BEGIN RECORD EXTRACTS
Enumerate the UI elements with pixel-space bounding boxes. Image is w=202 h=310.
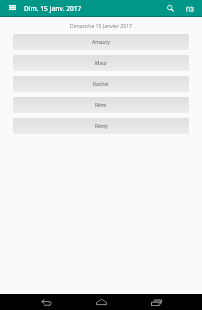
button[interactable]: Amaury bbox=[13, 34, 189, 50]
button[interactable]: Rémy bbox=[13, 118, 189, 134]
staticText: Dimanche 15 Janvier 2017 bbox=[0, 23, 202, 30]
button[interactable]: Menu bbox=[5, 0, 20, 17]
button[interactable]: Rachel bbox=[13, 76, 189, 92]
button[interactable]: Calendar bbox=[182, 0, 198, 17]
button[interactable]: Search bbox=[161, 0, 179, 17]
staticText: Dim. 15 Janv. 2017 bbox=[24, 4, 82, 13]
staticText: Rachel bbox=[93, 81, 109, 88]
button[interactable]: Rémi bbox=[13, 97, 189, 113]
staticText: Rémy bbox=[95, 123, 108, 130]
staticText: Maur bbox=[95, 60, 108, 67]
staticText: Amaury bbox=[92, 39, 110, 46]
button[interactable]: Recents bbox=[138, 294, 174, 310]
button[interactable]: Back bbox=[28, 294, 64, 310]
staticText: Rémi bbox=[95, 102, 107, 109]
button[interactable]: Maur bbox=[13, 55, 189, 71]
button[interactable]: Home bbox=[83, 294, 119, 310]
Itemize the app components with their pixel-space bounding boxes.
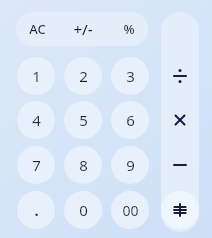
staticText: 4 (32, 110, 41, 130)
staticText: AC (29, 20, 46, 38)
button[interactable]: Subtract (161, 144, 199, 186)
button[interactable]: 4 (17, 101, 55, 139)
staticText: 00 (122, 201, 139, 220)
button[interactable]: 00 (111, 191, 149, 229)
staticText: . (34, 200, 39, 220)
staticText: 0 (79, 200, 88, 220)
button[interactable]: . (17, 191, 55, 229)
staticText: +/- (73, 19, 93, 39)
staticText: 5 (79, 110, 88, 130)
staticText: 2 (79, 66, 88, 86)
staticText: % (123, 20, 135, 38)
button[interactable]: 7 (17, 146, 55, 184)
button[interactable]: 0 (64, 191, 102, 229)
staticText: 3 (126, 66, 135, 86)
staticText: 1 (32, 66, 41, 86)
staticText: 8 (79, 155, 88, 175)
staticText: 7 (32, 155, 41, 175)
staticText: 9 (126, 155, 135, 175)
button[interactable]: 6 (111, 101, 149, 139)
button[interactable]: 2 (64, 57, 102, 95)
button[interactable]: AC (16, 12, 58, 46)
button[interactable]: Equals (161, 189, 199, 231)
staticText: 6 (126, 110, 135, 130)
button[interactable]: Multiply (161, 99, 199, 141)
button[interactable]: 3 (111, 57, 149, 95)
button[interactable]: 9 (111, 146, 149, 184)
button[interactable]: +/- (61, 12, 105, 46)
button[interactable]: Add (161, 189, 199, 231)
button[interactable]: Divide (161, 55, 199, 97)
button[interactable]: 1 (17, 57, 55, 95)
button[interactable]: 8 (64, 146, 102, 184)
button[interactable]: % (108, 12, 150, 46)
button[interactable]: 5 (64, 101, 102, 139)
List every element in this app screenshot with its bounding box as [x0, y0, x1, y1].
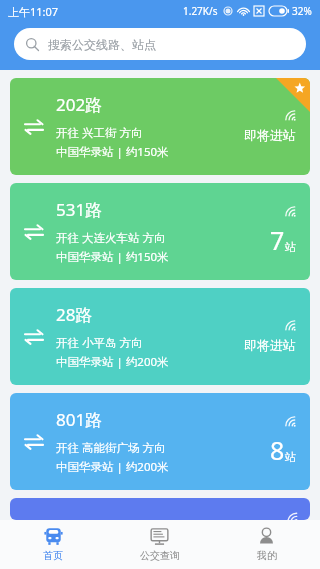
button[interactable]: 28路 [10, 288, 310, 385]
button[interactable]: 搜索公交线路、站点 [14, 28, 306, 60]
button[interactable]: 801路 [10, 393, 310, 490]
button[interactable]: 首页 [0, 520, 106, 569]
other: 我的 [257, 527, 276, 546]
staticText: 即将进站 [244, 337, 296, 353]
staticText: 531路 [56, 198, 103, 221]
button[interactable]: 我的 [213, 520, 320, 569]
staticText: 中国华录站 | 约200米 [56, 459, 169, 475]
button[interactable]: 202路 [10, 78, 310, 175]
staticText: 即将进站 [244, 127, 296, 143]
button[interactable]: 531路 [10, 183, 310, 280]
staticText: 中国华录站 | 约150米 [56, 249, 169, 265]
staticText: 801路 [56, 408, 103, 431]
staticText: 1.27K/s [183, 4, 218, 18]
staticText: 开往 兴工街 方向 [56, 125, 143, 141]
staticText: 中国华录站 | 约150米 [56, 144, 169, 160]
staticText: 中国华录站 | 约200米 [56, 354, 169, 370]
staticText: 开往 大连火车站 方向 [56, 230, 166, 246]
staticText: 28路 [56, 303, 93, 326]
staticText: 站 [285, 240, 296, 254]
staticText: 上午11:07 [8, 4, 59, 19]
staticText: 8 [270, 433, 285, 467]
staticText: 首页 [43, 549, 63, 562]
staticText: 32% [292, 4, 312, 18]
other: 公交查询 [150, 527, 169, 546]
other: 首页 [44, 527, 63, 546]
staticText: 202路 [56, 93, 103, 116]
staticText: 开往 小平岛 方向 [56, 335, 143, 351]
staticText: 开往 高能街广场 方向 [56, 440, 166, 456]
button[interactable]: 公交查询 [106, 520, 213, 569]
staticText: 7 [270, 223, 285, 257]
staticText: 搜索公交线路、站点 [48, 37, 156, 52]
staticText: 我的 [257, 549, 277, 562]
staticText: 站 [285, 450, 296, 464]
staticText: 公交查询 [140, 549, 180, 562]
button[interactable]: 9路 [10, 498, 310, 520]
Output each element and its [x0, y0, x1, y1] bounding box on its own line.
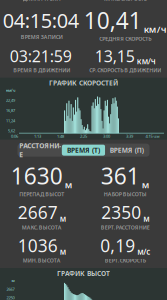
END RECORD EXTRACTS
- [REQUIRED WORK]:
In the answer, include exactly the lines from the one containing "List every element" through the end of the records above and no pictures at all.

- [RESPONSE AREA]:
List every element in this app screenshot with its bounding box as [x0, y0, x1, y1].
button[interactable]: 28路 [10, 288, 310, 385]
button[interactable]: 搜索公交线路、站点 [14, 28, 306, 60]
button[interactable]: 801路 [10, 393, 310, 490]
button[interactable]: 首页 [0, 520, 106, 569]
other: 我的 [257, 527, 276, 546]
staticText: 即将进站 [244, 337, 296, 353]
staticText: 531路 [56, 198, 103, 221]
button[interactable]: 我的 [213, 520, 320, 569]
staticText: 中国华录站 | 约200米 [56, 459, 169, 475]
button[interactable]: 202路 [10, 78, 310, 175]
staticText: 即将进站 [244, 127, 296, 143]
button[interactable]: 531路 [10, 183, 310, 280]
staticText: 中国华录站 | 约150米 [56, 249, 169, 265]
staticText: 801路 [56, 408, 103, 431]
staticText: 1.27K/s [183, 4, 218, 18]
staticText: 开往 兴工街 方向 [56, 125, 143, 141]
staticText: 中国华录站 | 约150米 [56, 144, 169, 160]
staticText: 中国华录站 | 约200米 [56, 354, 169, 370]
staticText: 开往 大连火车站 方向 [56, 230, 166, 246]
staticText: 28路 [56, 303, 93, 326]
staticText: 站 [285, 240, 296, 254]
staticText: 上午11:07 [8, 4, 59, 19]
staticText: 8 [270, 433, 285, 467]
staticText: 首页 [43, 549, 63, 562]
staticText: 32% [292, 4, 312, 18]
other: 公交查询 [150, 527, 169, 546]
other: 首页 [44, 527, 63, 546]
staticText: 202路 [56, 93, 103, 116]
staticText: 开往 小平岛 方向 [56, 335, 143, 351]
staticText: 开往 高能街广场 方向 [56, 440, 166, 456]
button[interactable]: 公交查询 [106, 520, 213, 569]
staticText: 7 [270, 223, 285, 257]
staticText: 搜索公交线路、站点 [48, 37, 156, 52]
staticText: 我的 [257, 549, 277, 562]
staticText: 站 [285, 450, 296, 464]
staticText: 公交查询 [140, 549, 180, 562]
button[interactable]: 9路 [10, 498, 310, 520]
Output each element and its [x0, y0, x1, y1] bounding box on its own line.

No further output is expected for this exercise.